Plans. They are making plans. And that doesn't explain why they've done nothing yet to implement them, why they sit at the table and agree on defenses, armaments, and then go back to their own cities and fight the little crimes. Idling. They're idling and it drives Wally crazy.
They're falling apart, is what it is. Wally knows why, knows the shape and form of the fracture, the empty space none of them can stick words around. They move each other around instead, working and acting in weird-ass twos and threes, almost never in the room as the six of them because then it'll be too obvious that there aren't seven.
Bleeding slowly. They are. Yes. Even Wally can see it, as oblivious as he knows the others think he is. John's bleeding the worst, no surprises there. Wally gets that he still doesn't know even half of went on between the two of them, what mind games she'd played on John before the end.
John is stricter, straighter, stoicer (if that's even a word). Wally watches him in meetings and there's nothing in the world he won't do to stop his friend's inward collapse.
Sometimes Wally catches himself wishing she died in the invasion. That would have been cleaner, neater. As much as they could have hoped for anyway. Make up a story, or even tell the truth, that she'd helped them in the end, have Clark write a pretty obit, flowers on a grave, the end. They'd have mourned her. John would have mourned her, and then moved on. Instead they, and he, walk and work and live like relatives of someone waiting to die in a faraway hospice. Wally waits for the word: that a sniper with a grudge got lucky, that the bounty they know is on her head got paid, that they're needed at the hospital, that someone has to go to the morgue. They wait, and he waits, and there's nothing he can do but watch the mental scenes on fast-forward in his head, and then he feels guilty. He doesn't wish her dead, doesn't want her hurt. He wants her home and safe and that won't happen either.
Then he goes to another meeting, and Clark comes in the room, and suddenly they're six. Pain flickers over John's face and the bleeding starts again.
Eleven pm on a Saturday night and Wally is as likely to sleep tonight as he is to sit calmly in a fishing boat all week. Too many things in his head. The holding-pattern with the League. A tricky case at work: a rash of burglaries he can't crack in his day job or his night job.

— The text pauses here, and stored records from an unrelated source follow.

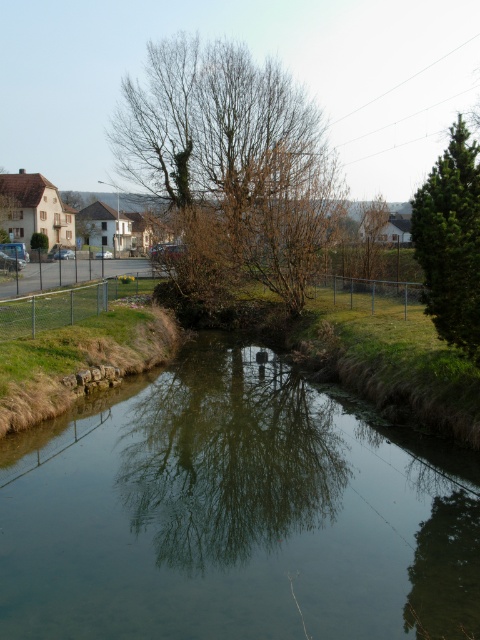 You are standing at the edge of the waterway and want to walk from the bare brown tree at center to the green textured pine tree at right. Which direction should you face to walk directly towards the pine tree?

The bare brown tree at center is positioned on the left side of the green textured pine tree at right, so you should face towards the right direction to walk directly towards the green textured pine tree at right.

You are standing in the rural scene and want to walk from point A to point B. Point A is at coordinate point (158,99) and point B is at coordinate point (425,196). Which direction should you head to reach point B from point A?

To reach point B from point A, you should head away from the viewer since point A is closer to the viewer than point B.

Consider the image. You are a bird looking for a place to perch. You see a bare brown tree at center and a green textured pine tree at right. Which tree would you choose if you prefer a taller perch?

The green textured pine tree at right is taller than the bare brown tree at center, so you should choose the green textured pine tree at right for a taller perch. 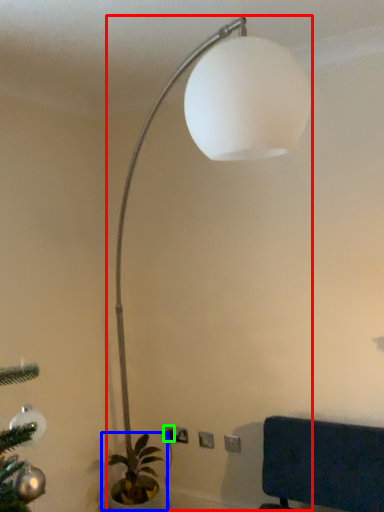 Question: Which is farther away from lamp (highlighted by a red box)? houseplant (highlighted by a blue box) or electric outlet (highlighted by a green box)?

Choices:
 (A) houseplant
 (B) electric outlet

Answer: (B) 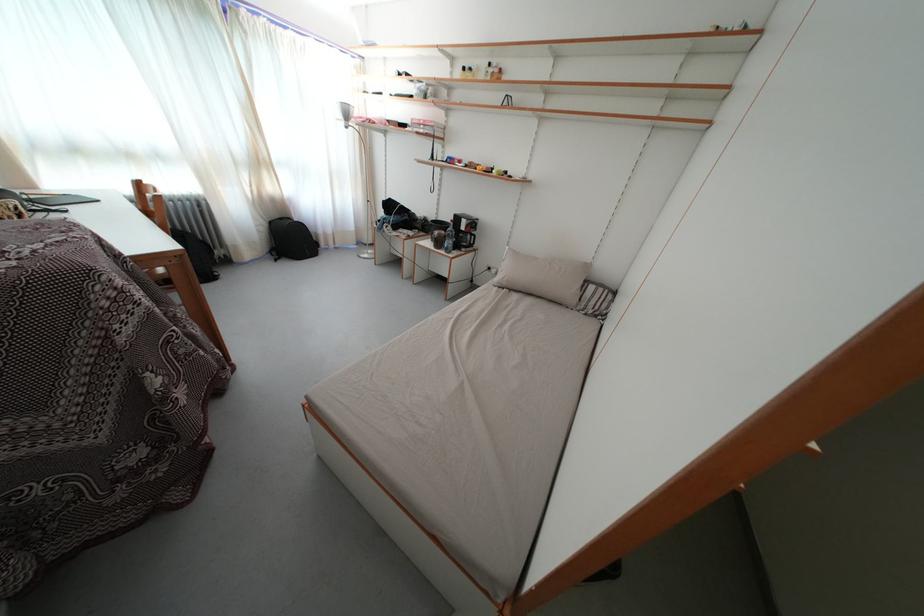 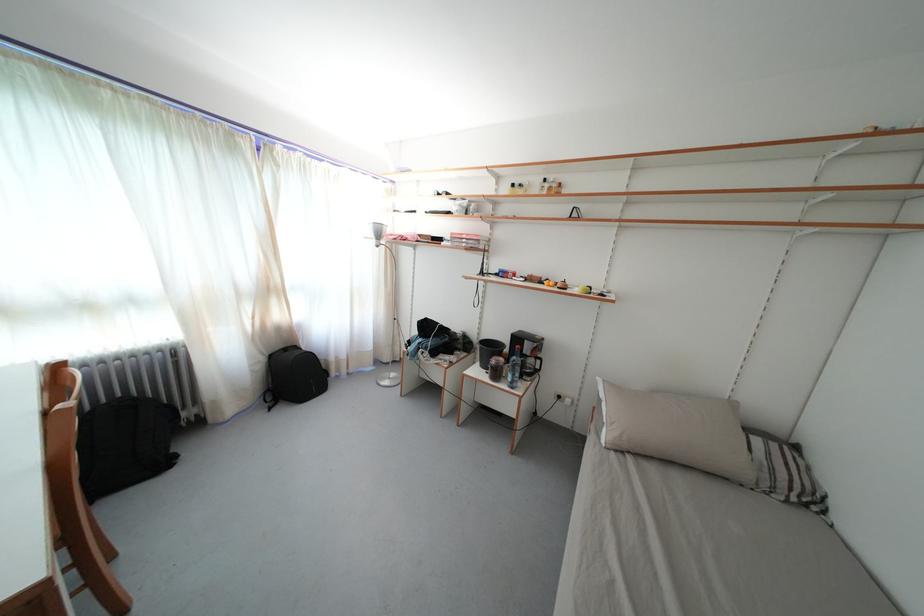 In the second image, find the point that corresponds to pixel 511 290 in the first image.

(630, 452) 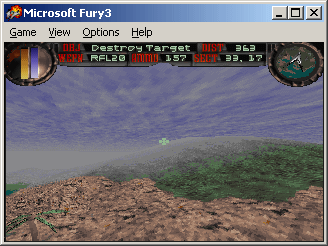 Locate an element on the screen. The height and width of the screenshot is (246, 328). clock is located at coordinates (306, 64). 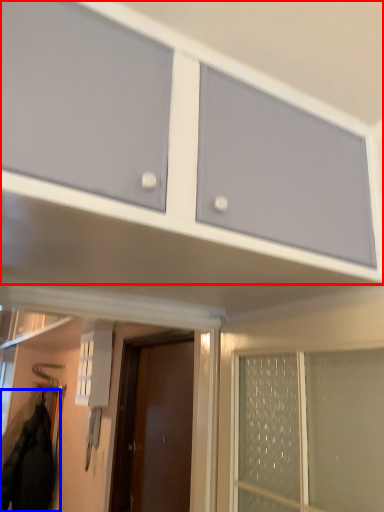 Question: Which of the following is the farthest to the observer, cabinetry (highlighted by a red box) or jacket (highlighted by a blue box)?

Choices:
 (A) cabinetry
 (B) jacket

Answer: (B) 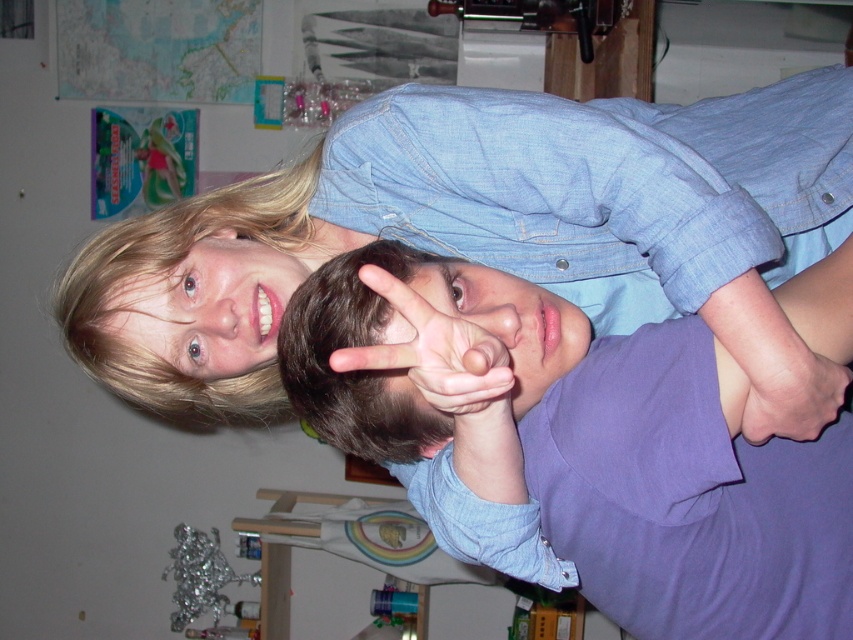 You are designing a new clothing line and want to create a matching outfit using both the blue denim shirt at upper center and the purple cotton shirt at center. Since you need to know which shirt is wider to ensure proper layering, can you determine which one is wider?

The blue denim shirt at upper center is wider than the purple cotton shirt at center, so it should be layered over the top to maintain the desired look. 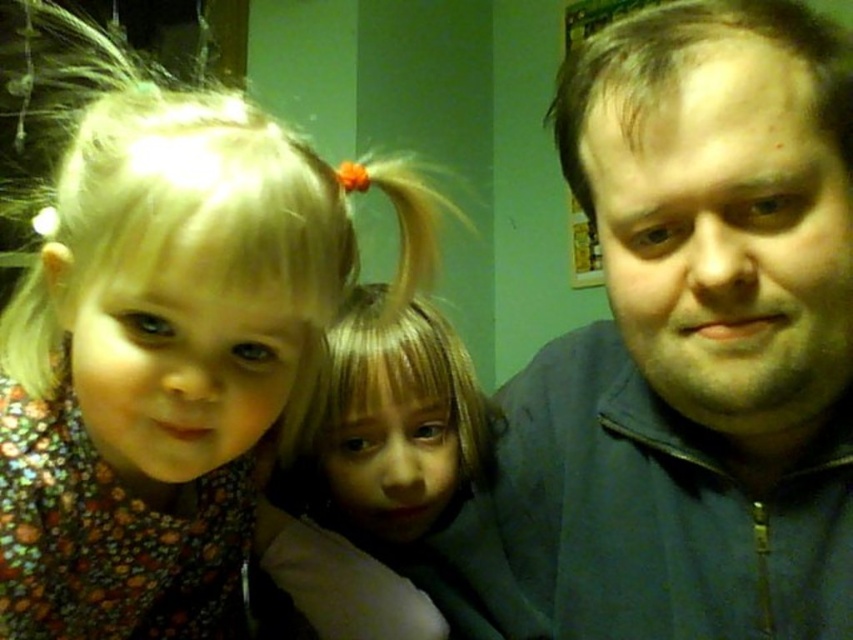 Is blue zip-up jacket at center shorter than blonde hair at center?

No.

Which of these two, blue zip-up jacket at center or blonde hair at center, stands shorter?

Standing shorter between the two is blonde hair at center.

Who is more forward, (675, 83) or (469, 362)?

Point (675, 83) is in front.

Locate an element on the screen. The width and height of the screenshot is (853, 640). blue zip-up jacket at center is located at coordinates (695, 339).

Between blue zip-up jacket at center and blonde hair at left, which one has more height?

With more height is blonde hair at left.

Is blue zip-up jacket at center closer to camera compared to blonde hair at left?

Yes, it is in front of blonde hair at left.

Who is more distant from viewer, (x=607, y=541) or (x=15, y=490)?

Positioned behind is point (x=607, y=541).

The image size is (853, 640). In order to click on blue zip-up jacket at center in this screenshot , I will do `click(695, 339)`.

Can you confirm if blonde hair at left is positioned to the right of blonde hair at center?

Incorrect, blonde hair at left is not on the right side of blonde hair at center.

Is point (126, 317) in front of point (463, 625)?

Yes.

Who is more forward, [161,618] or [426,486]?

Point [161,618]

Image resolution: width=853 pixels, height=640 pixels. In order to click on blonde hair at left in this screenshot , I will do `click(157, 353)`. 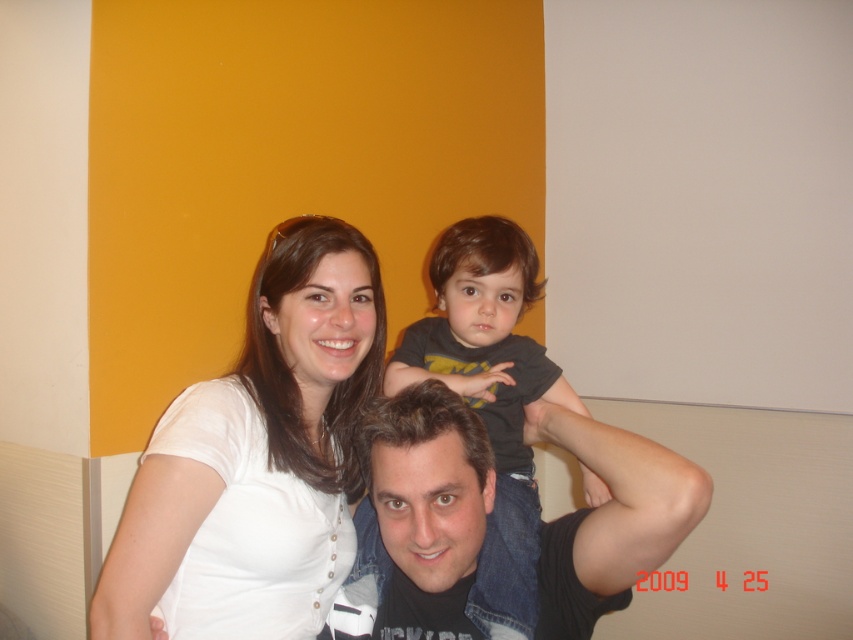 Which is more to the right, black matte shirt at center or dark gray t-shirt at center?

dark gray t-shirt at center is more to the right.

Who is taller, black matte shirt at center or dark gray t-shirt at center?

dark gray t-shirt at center

You are a GUI agent. You are given a task and a screenshot of the screen. Output one action in this format:
    pyautogui.click(x=<x>, y=<y>)
    Task: Click on the black matte shirt at center
    This screenshot has height=640, width=853.
    Given the screenshot: What is the action you would take?
    pyautogui.click(x=427, y=509)

Image resolution: width=853 pixels, height=640 pixels. In order to click on black matte shirt at center in this screenshot , I will do `click(427, 509)`.

Does white matte shirt at upper center appear under white matte shirt at upper left?

No, white matte shirt at upper center is not below white matte shirt at upper left.

Who is more distant from viewer, (450, 561) or (167, 577)?

Positioned behind is point (167, 577).

Locate an element on the screen. This screenshot has width=853, height=640. white matte shirt at upper center is located at coordinates click(x=312, y=346).

Which is behind, point (288, 321) or point (514, 488)?

Positioned behind is point (514, 488).

Does white matte shirt at upper center have a smaller size compared to dark gray t-shirt at center?

Result: No.

Find the location of a particular element. The height and width of the screenshot is (640, 853). white matte shirt at upper center is located at coordinates (312, 346).

Identify the location of white matte shirt at upper center. (312, 346). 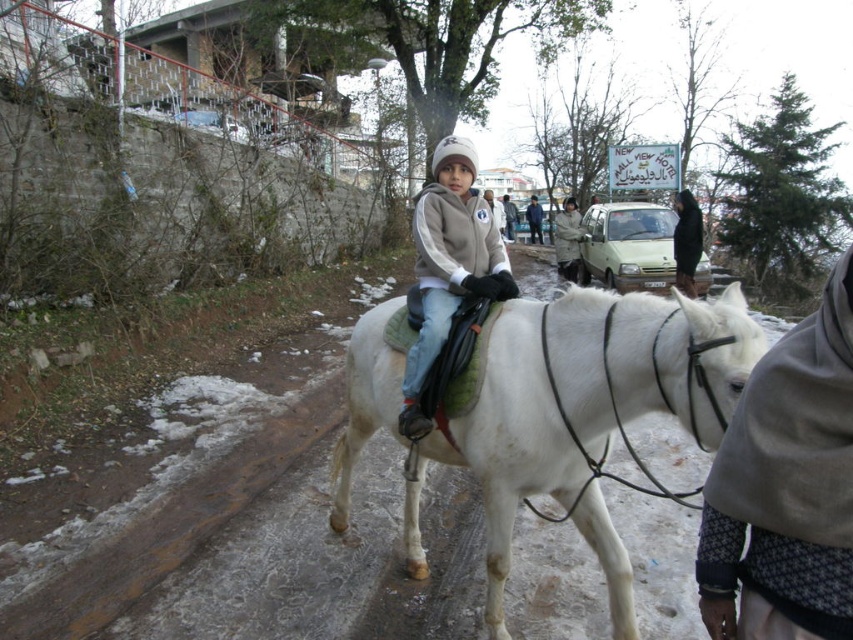 You are a delivery person who needs to deliver a package to the light brown leather jacket at center. The coordinates given are point (567, 241). Can you confirm if the jacket is located at that point?

Yes, the light brown leather jacket at center is located at point (567, 241) as stated in the description.

You are a photographer trying to capture the black fabric bag at center and the light brown leather jacket at center in a single shot. Which object should you focus on first to ensure both are in focus?

You should focus on the black fabric bag at center first since it is closer to the viewer than the light brown leather jacket at center, ensuring both will be in focus when using depth of field appropriately.

You are a delivery robot with a 2.5 meter wide package. You need to move from the light brown leather jacket at center to the blue denim jacket at center. Is there enough space for you to pass through the gap between them?

The distance between the light brown leather jacket at center and blue denim jacket at center is 5.40 meters. Since your package is 2.5 meters wide, there is sufficient space for you to pass through the gap between them. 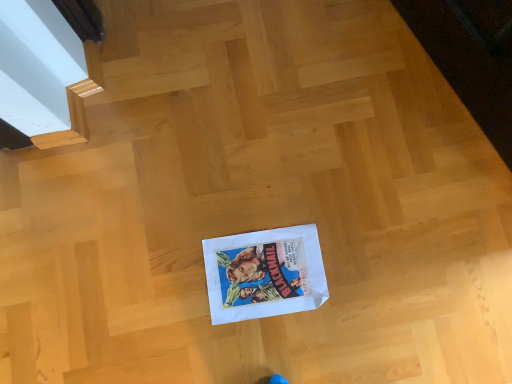 At what (x,y) coordinates should I click in order to perform the action: click on free point above white paper flyer at center (from a real-world perspective). Please return your answer as a coordinate pair (x, y). Looking at the image, I should click on (268, 277). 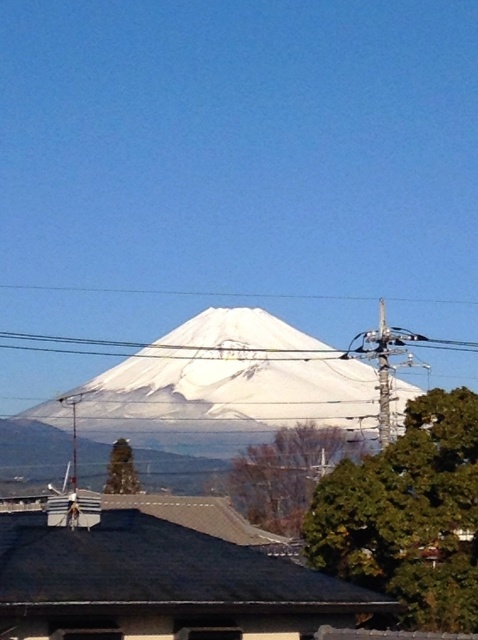 Between point (189, 353) and point (466, 346), which one is positioned behind?

Positioned behind is point (466, 346).

Can you confirm if white snow-covered mountain peak at center is bigger than white plastic power line at center?

Indeed, white snow-covered mountain peak at center has a larger size compared to white plastic power line at center.

Which is behind, point (46, 410) or point (348, 352)?

Point (46, 410)

Where is `white snow-covered mountain peak at center`? The width and height of the screenshot is (478, 640). white snow-covered mountain peak at center is located at coordinates (231, 381). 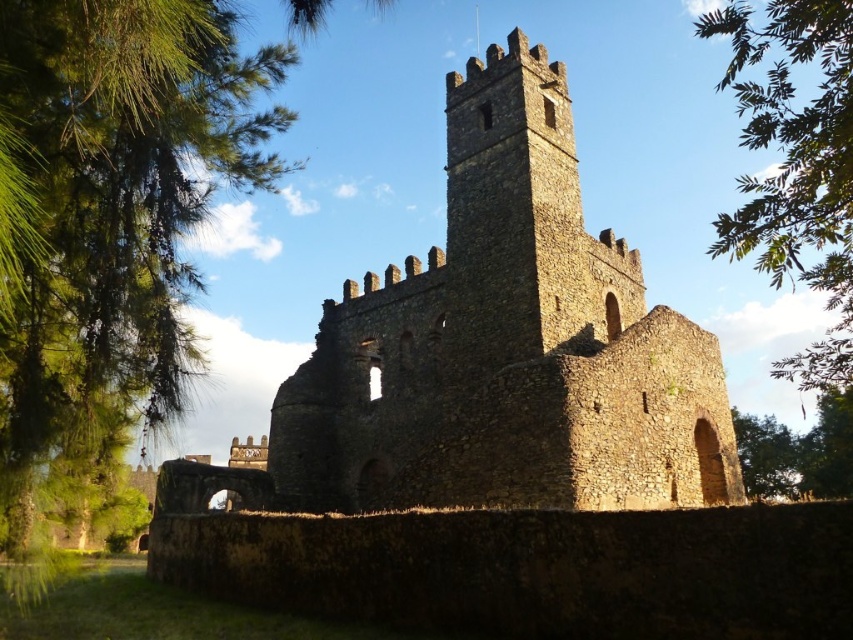 Question: Does brown stone tower at center have a larger size compared to green leafy tree at upper left?

Choices:
 (A) no
 (B) yes

Answer: (B)

Question: Does green leafy tree at upper left appear over green leafy tree at lower right?

Choices:
 (A) yes
 (B) no

Answer: (A)

Question: Among these points, which one is nearest to the camera?

Choices:
 (A) (817, 109)
 (B) (740, 456)
 (C) (442, 440)

Answer: (A)

Question: Which point is farther to the camera?

Choices:
 (A) (479, 77)
 (B) (791, 456)

Answer: (B)

Question: Among these objects, which one is farthest from the camera?

Choices:
 (A) green leafy tree at upper left
 (B) green leafy tree at lower right
 (C) brown stone tower at center

Answer: (B)

Question: Can you confirm if brown stone tower at center is thinner than green leafy tree at upper right?

Choices:
 (A) no
 (B) yes

Answer: (B)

He runs, trying to think or really, trying not to think, and he buys a case of Michelob and then runs just a bit slower so he doesn't shake up the beer too much before he gets to John's place.
He expects John to be asleep or up drinking, but he answers the door still awake with a book in his hand. John yells at him for coming over so late, then lets him in and digs out the bottle opener and they sit on the couch with the tv flipped onto something Wally thinks is probably the History Channel. It's in black and white, there are airplanes, and a couple of old newsreels of Hitler. The sound's off anyway.
They don't talk about her. John doesn't want to, and Wally doesn't either. Instead he tells John about the burglaries, about the clues they've tracked down and the dead ends. He's halfway through his description of the FT-IR analysis of the weird stain at the third crimescene when he notices John is looking at him funny.
"Nothing." But there's a world of "So when did you grow a brain, exactly?" in the word, and John looks at him with a little more respect.
Wally hasn't told them about his life, not really. Bats seems to know, but he's fucking omnipotent. It feels good to share this little bit of his world with the guy who is basically his best friend in the world.
"You're my best friend," Wally says out loud, and realizes the beer has been cold and sweet and went down really well.
John's mouth quirks, and John has a great mouth, Wally can't help but notice and then wishes he hadn't. "Idiot," John says affectionately.
Then that shadow, the one Wally's come to know so well lately, passes over the too-green eyes. Wally isn't John's best friend, or wasn't until very recently, and John's trapped in sticky memories again.
Some things are right, and some things are real, and some things are only really right now. Wally is on John's end of the couch in an eyeblink, and since thinking will get him into trouble, he kisses John quick and hard and fast without thinking at all.
Distraction. John needs a distraction. And John needs to be back to who he was. He's not going to stop bleeding until he covers his wounds, and right now, Wally wants to cover him entirely.
All this in a sharp thought, and then Wally has pulled away and back across the couch, watching John, waiting for the yelling to start, or for John to kick him out, or to punch him. To say anything except what he does, which is nothing, as he raises his hand (and John really has great hands, all corded muscle and strength) to his lips, which now that Wally thinks about it, he might have kissed a little too hard and too fast. Oops.
And then John has come over to Wally's end of the couch, and before Wally can say a word, their mouths are pressed together again, and Wally knows in the morning, this won't be real but right now it's like moving forward and Wally is down with that.